This note book gives the trend of multiple words in multiple mailing lists

What it does: -it computes and plot word counts over time, on aggregated mailing lists' data. -it exports emails that contains selected words

Parameters to set options: -it can track one or more words, according to the number of words set in the variable 'checkwords' -it can look in one or more mailing lists, according to how many urls are set; word counts are aggregated across mls -it can look at literal words or at stemmed words, according to the 'stem' parameter

Useful extensions: -export dictionary with wordcount trends on individual mailing lists -look at compund words (e.g. 'human rights') -give option to SUM word counts instead of treating words separately -give possibility to normalize word counts


In [23]:
%matplotlib inline

In [24]:
from bigbang.archive import load as load_archive
from bigbang.archive import Archive
import bigbang.mailman as mailman
import bigbang.process as process
import networkx as nx
import matplotlib.pyplot as plt
import pandas as pd
from pprint import pprint as pp
import pytz
import numpy as np
import math
import nltk
from itertools import repeat
from nltk.stem.lancaster import LancasterStemmer
st = LancasterStemmer()
from nltk.corpus import stopwords
import re

In [25]:
#pd.options.display.mpl_style = 'default' # pandas has a set of preferred graph formatting options

In [26]:
#insert a list of the urls of downloaded mailing lists that you want to include in the analysis. 
#data will be merged: multiple mailing lists are treated as a unique corpus


import os 
cwd = os.getcwd()    

archives_names = ["ietf"]


archives_paths = list()
for archive_name in archives_names:
    archives_paths.append('../../archives/'+archive_name+'.csv')
    

archives_list = [load_archive(archive_path).data for archive_path in archives_paths]
    
archives = Archive(pd.concat(archives_list))

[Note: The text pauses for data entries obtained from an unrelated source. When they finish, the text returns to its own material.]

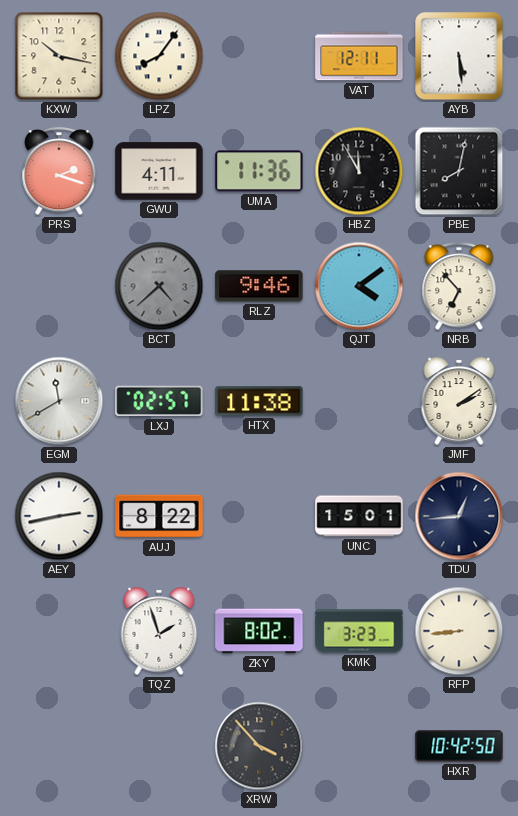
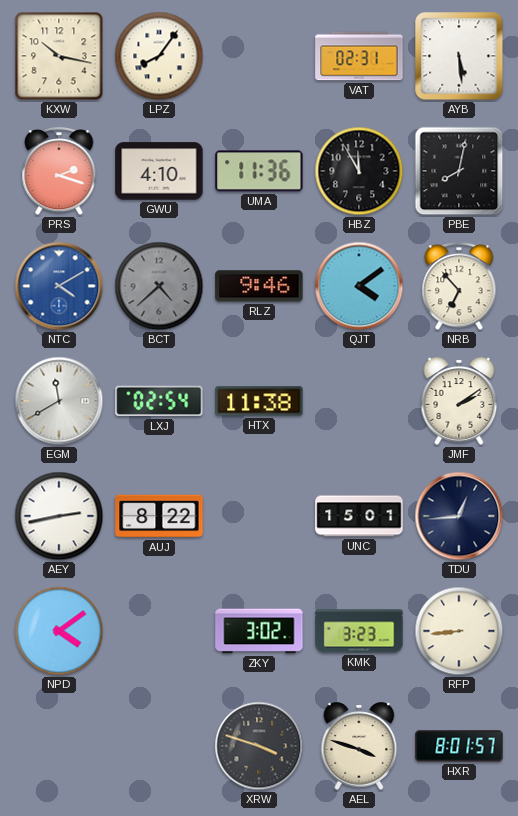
VAT: 12:11 -> 02:31
GWU: 4:11 -> 4:10
NTC: none -> 4:10
LXJ: 02:57 -> 02:54
NPD: none -> 4:09
TQZ: 1:57 -> none
ZKY: 8:02 -> 3:02
XRW: 3:53 -> 3:48
AEL: none -> 3:48
HXR: 10:42 -> 8:01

archives_data = archives.data

In [27]:
#insert a list of *single* words to be tracked e.g. checkwords = ['rights', 'economy', 'human']
checkwords = ["IPv6","middlebox","catenet","decnet"]

In [28]:
#to stem or not to stem? 
#if stem is set to True, then checkwords should be stemmed words (no plurals, no suffixes, etc.)
#if stem is set to False, then checkwords are searched for their literal spelling
stem = False

In [29]:
#The oldest date and more recent date for the whole mailing lists are displayed, so you WON't set an invalid time frame 
print(archives_data['Date'].min())
print(archives_data['Date'].max())


1997-10-22 19:44:13+00:00
2010-12-31 20:30:07+00:00

In [8]:
#you can filter the data by date range

#set the date frame
date_from = pd.datetime(1997,11,1,tzinfo=pytz.utc)
date_to = pd.datetime(2018,3,3,tzinfo=pytz.utc)

def filter_by_date(df,d_from,d_to):
    return df[(df['Date'] > d_from) & (df['Date'] < d_to)]

archives_data_filtered = filter_by_date(archives_data, date_from, date_to)

In [9]:
def count_word(text,word):
    if not text:
        return 0
    
    if len(word.split(" ")) <= 1:
        ## normalize the text - remove apostrophe and punctuation, lower case
        normalized_text = re.sub(r'[^\w]', ' ',text.replace("'","")).lower()
    
        tokenized_text = nltk.tokenize.word_tokenize(normalized_text)

        if stem:
            tokenized_text = [st.stem(t) for t in tokenized_text]
    
        return tokenized_text.count(word)
    else:
        return text.lower().count(word)

In [10]:
for word in checkwords:
    archives_data_filtered[word] = archives_data_filtered['Body'].apply(lambda x: count_word(x,word))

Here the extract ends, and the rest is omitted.